Credit to whomever's tank this is, I forget


----------



## Chubbs the Jellybean (Jun 16, 2009)

I figure, if I'm going to get a wooden stand, let's do it right.


----------



## Chubbs the Jellybean (Jun 16, 2009)

Oh - what kind of wood would you recommend we use to build this stand? Solid oak is out of the question because of price lol


----------



## 13razorbackfan (Sep 28, 2011)

Chubbs the Jellybean said:


> Oh - what kind of wood would you recommend we use to build this stand? Solid oak is out of the question because of price lol


It depends on the look you want. You don't have to buy grade A. Also...you can use cheaper wood to build the frame and skin it with wood paneling or more expensive wood. Nice looking stand needs a nicer wood to start with.


----------



## Chubbs the Jellybean (Jun 16, 2009)

13razorbackfan said:


> Chubbs the Jellybean said:
> 
> 
> > Oh - what kind of wood would you recommend we use to build this stand? Solid oak is out of the question because of price lol
> ...


Yeah we were thinking of doing an Oak Veneer finish, and have been leaning towards 2x4s for the structure of the stand, with plywood for the walls with the veneer on top with a darker stain.


----------



## ndblaikie (Oct 12, 2011)

What is it with Tortoise shell cats, my cat does that as well and she is almost identical to yours.

Nice tank as well by the way, looking good so far.


----------



## Chubbs the Jellybean (Jun 16, 2009)

ndblaikie said:


> What is it with Tortoise shell cats, my cat does that as well and she is almost identical to yours.
> 
> Nice tank as well by the way, looking good so far.


Haha yeah, Lila is quite the character. Rescued her through "Saves" at Petco and she's been wonderful... Have pics of her perched on my car too!

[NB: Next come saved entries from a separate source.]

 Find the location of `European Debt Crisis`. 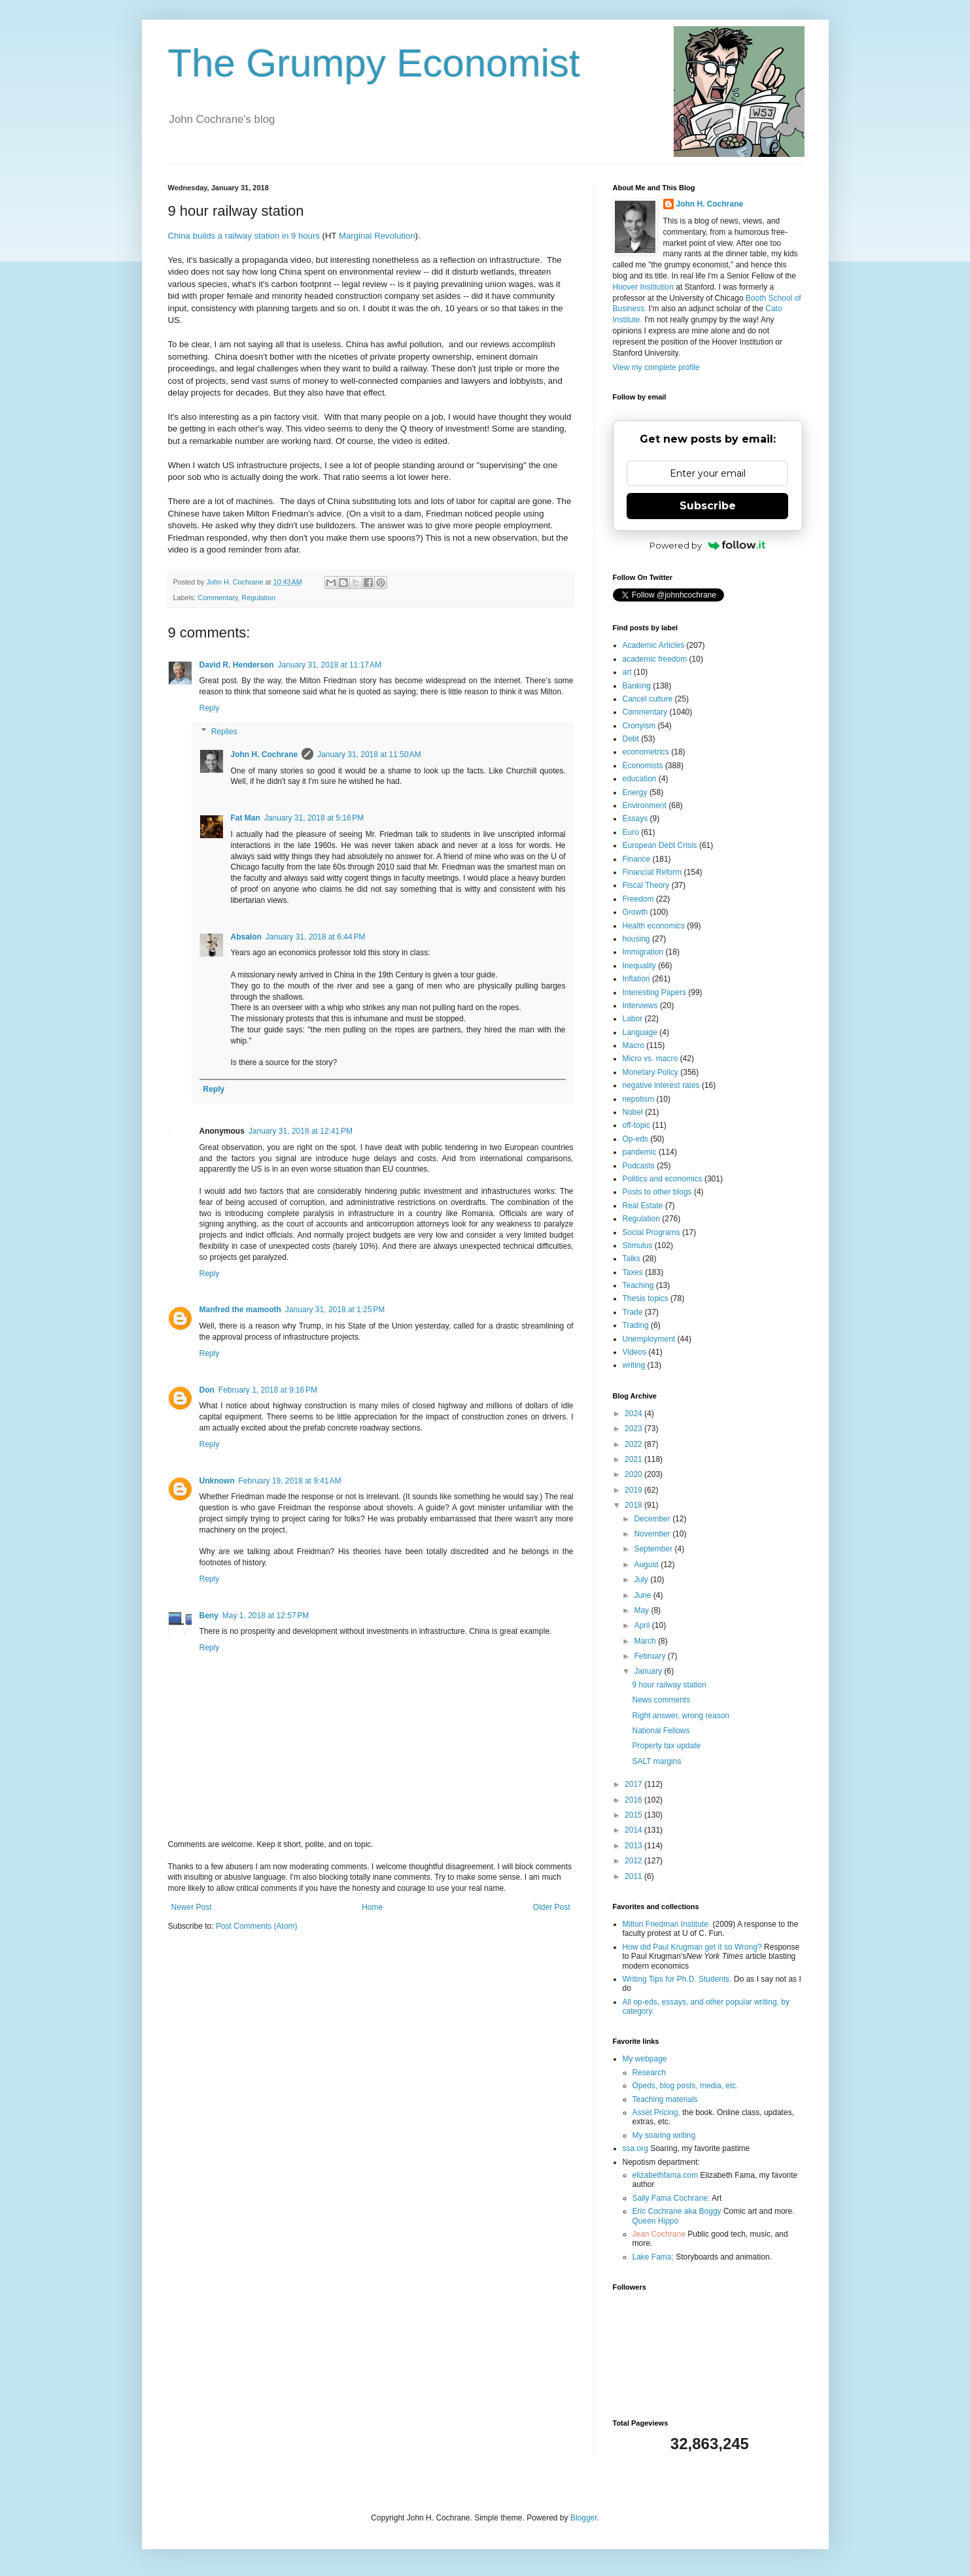

European Debt Crisis is located at coordinates (660, 845).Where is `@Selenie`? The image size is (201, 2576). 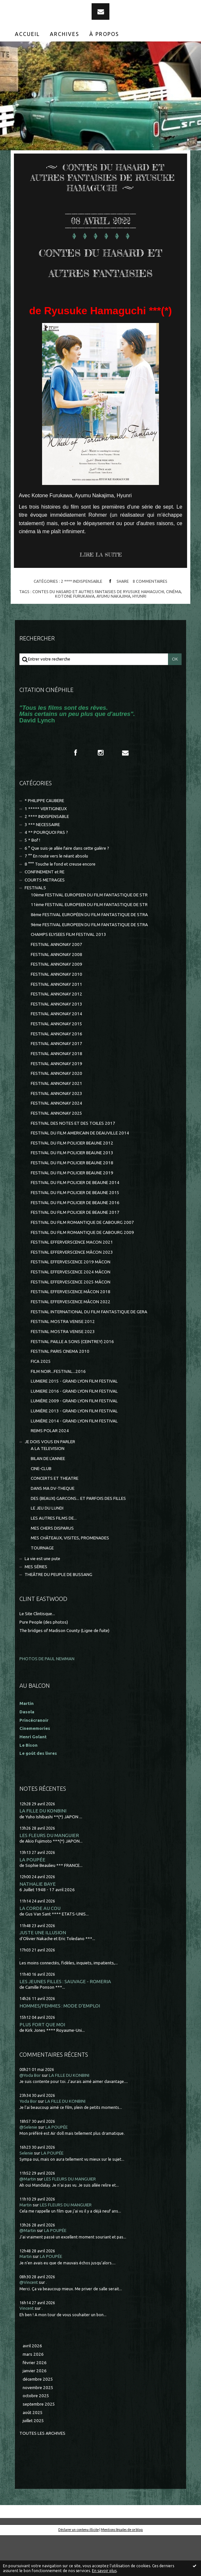
@Selenie is located at coordinates (28, 2168). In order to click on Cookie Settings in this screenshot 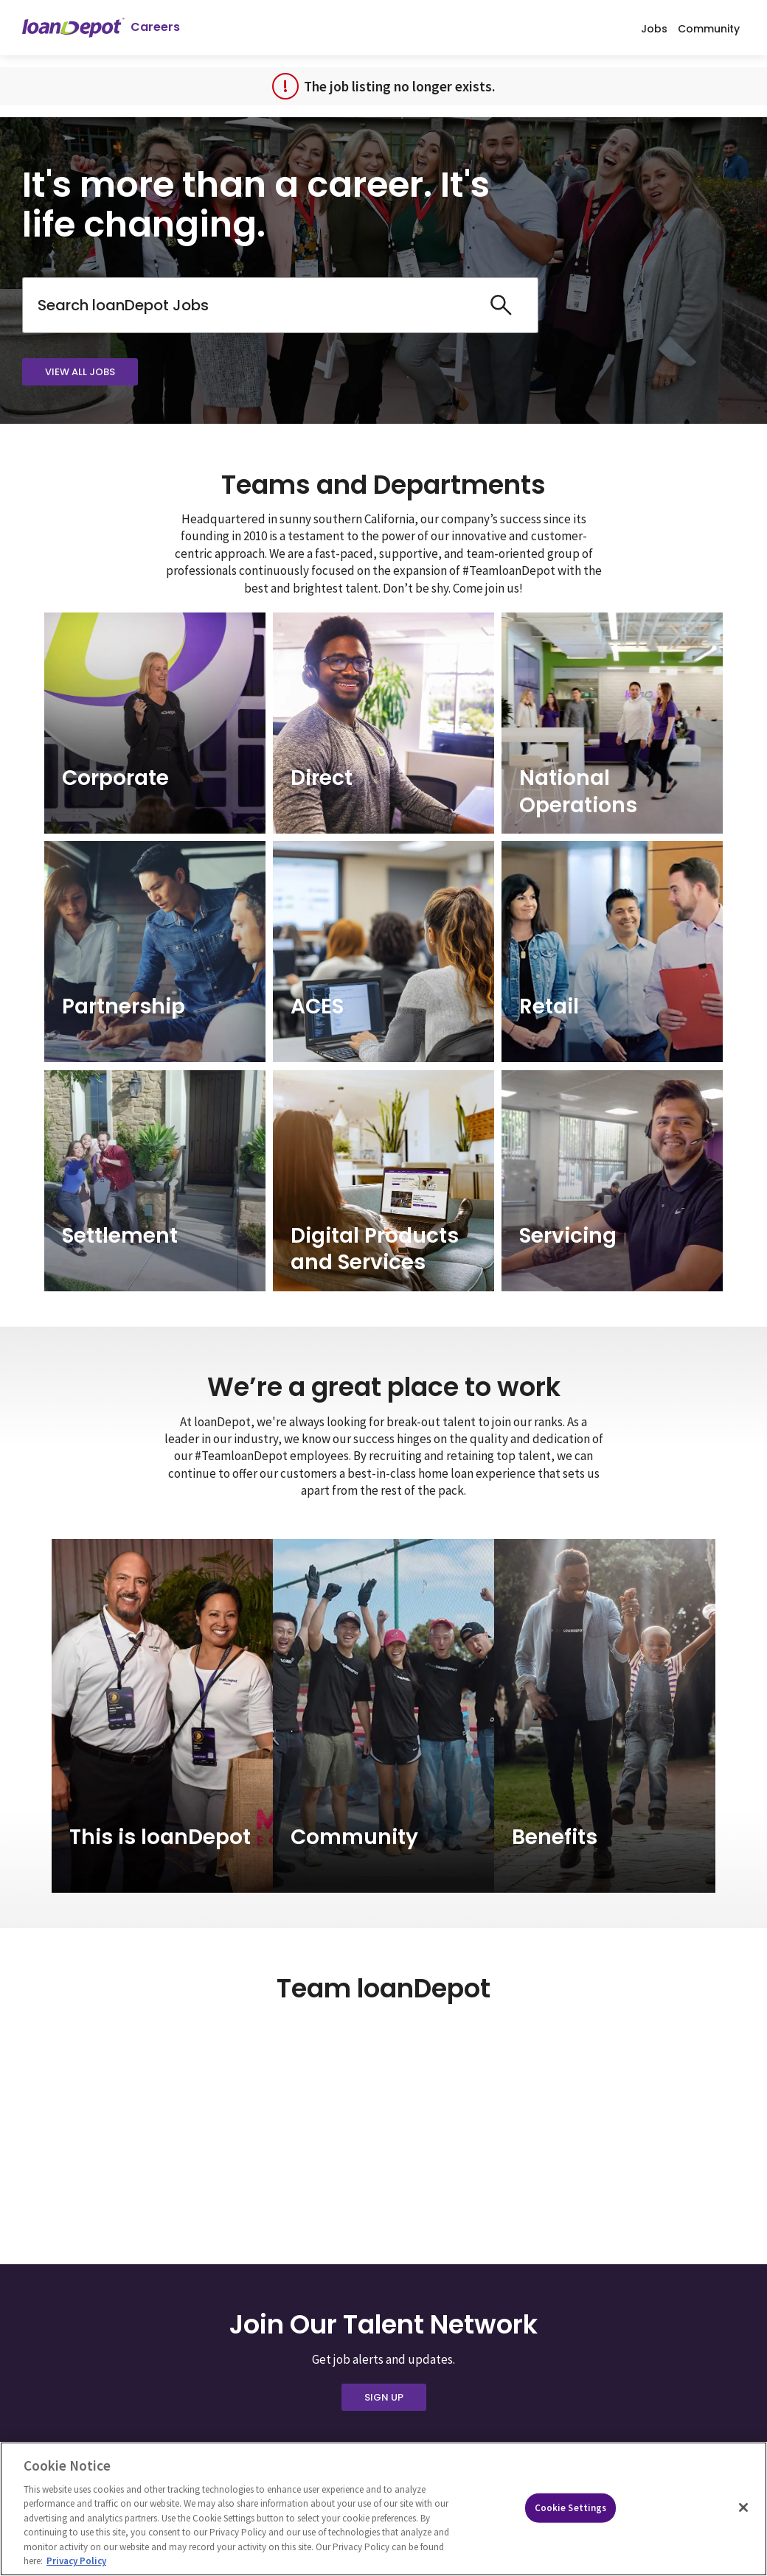, I will do `click(571, 2508)`.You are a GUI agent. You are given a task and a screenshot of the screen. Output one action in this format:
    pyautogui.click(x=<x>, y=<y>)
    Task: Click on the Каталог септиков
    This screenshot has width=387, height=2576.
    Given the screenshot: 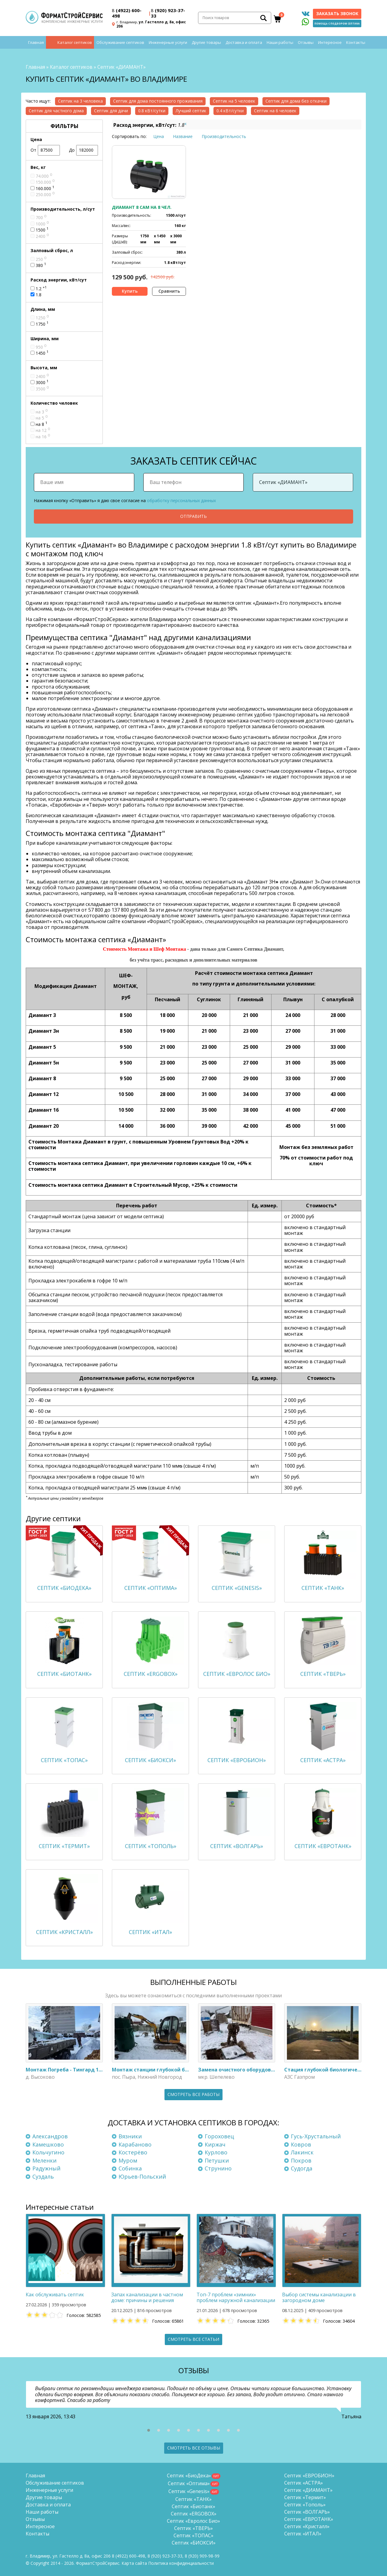 What is the action you would take?
    pyautogui.click(x=74, y=42)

Thanks about the tank, it will be a month before I see this stand so I'm anxious :fish:


----------



## Chubbs the Jellybean (Jun 16, 2009)

Okay mini update... turns out he's making the stand out of solid oak 2x4s and 2x6s, so this thing will be able to hold up a car. He's sending my pics of the stand in the mail (yes, film pictures - he's 70) and asked me to pick out a stain for it. I'm probably going to go with "Sodona Red" minwax... Here's a pic of a tank stand using the exact stain I want.










Pretty psyched


----------